Solution: Let us look first at \(f(x)\):

\(f\left( x \right){\rm{ }} =  + {x^5} + {x^4} + {\rm{ }}4{x^3} + {\rm{ }}3{x^2} + x + {\rm{ }}1\)

There are no sign changes, so there are no positive roots. Now we look at \(f(-x)\):

\(f\left( {-x} \right){\rm{ }} = {\left( {-x} \right)^5} + {\rm{ }}{\left( {-x} \right)^4} + {\rm{ }}4{\left( {-x} \right)^3} + {\rm{ }}3{\left( {-x} \right)^2} + {\rm{ }}\left( {-x} \right){\rm{ }} + {\rm{ }}1 = \;-{x^5} + {x^4}\;-\;4{x^3} + {\rm{ }}3{x^2}\;-\;x + {\rm{ }}1\)

There are five sign changes, so there are as many as five negative roots.

There are no positive roots, and there are five, three, or one negative roots.

Example 21: Use Descartes' Rule of Signs to determine the possible number of solutions to the equation \(2{x^4}\;-\;{x^3} + {\rm{ }}4{x^2}\;-\;5x + {\rm{ }}3{\rm{ }} = {\rm{ }}0.\)

Solution: Let us look first at \(f(x)\):

\(f\left( x \right){\rm{ }} =  + 2{x^4}\;-\;{x^3} + {\rm{ }}4{x^2}\;-\;5x + {\rm{ }}3\)

There are four sign changes, so there are 4, 2, or 0 positive roots. Now let us look at  \(f (-x)\):

\(f\left( {-x} \right){\rm{ }} = 2{\left( {-x} \right)^4}\;-\;{\left( {-x} \right)^3} + {\rm{ }}4{\left( {-x} \right)^2}\;-\;5\left( {-x} \right){\rm{ }} + {\rm{ }}3\)

\( = {\rm{ }} + 2{x^4} + {x^3} + {\rm{ }}4{x^2} + {\rm{ }}5x + {\rm{ }}3\)

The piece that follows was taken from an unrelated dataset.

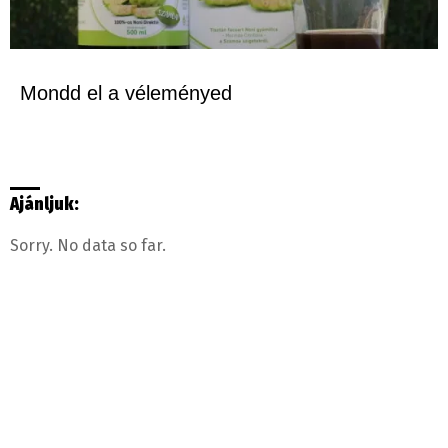
Mondd el a véleményed
Ajánljuk:
Sorry. No data so far.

There are no sign changes, so there are no negative roots. There are four, two, or zero positive roots, and zero negative roots. 

Example 22: The harmonic mean of the roots of the equation \((5 + \sqrt 2 ){x^2} - (4 + \sqrt 5 )x + 8 + 2\sqrt 5  = 0\) is:

Solution: Harmonic mean of two numbers \(\alpha \) and \(\beta \) is \(\frac{{2\alpha \beta }}{{\alpha  + \beta }}\). From the given equation \(\alpha  + \beta \) = \(\frac{{4 + \sqrt 5 }}{{5 + \sqrt 2 }}\),

\(\alpha \beta \) = \(\frac{{8 + 2\sqrt 5 }}{{5 + \sqrt 2 }}\).

Harmonic mean = \(\frac{{2\left( {8 + 2\sqrt 5 } \right)}}{{4 + \sqrt 5 }} = 4\)

Example 23: If the roots of the quadratic equation 

\({x^2}-{\rm{ }}bx{\rm{ }} + {\rm{ }}c{\rm{ }} = {\rm{ }}0\) be two consecutive roots, then find the value of \({b^2}-{\rm{ }}4c\)

Solution: Suppose the roots are \(\alpha \) and \(\alpha  + 1\), then

\(\alpha  + \left( {\alpha  + 1} \right) = b\) and \(\alpha (\alpha  + 1) = c\)

Now \({b^2}-{\rm{ }}4c = {\rm{ }}{(2a + {\rm{ }}1)^2}-{\rm{ }}4a(a + {\rm{ }}1){\rm{ }} = {\rm{ }}1\).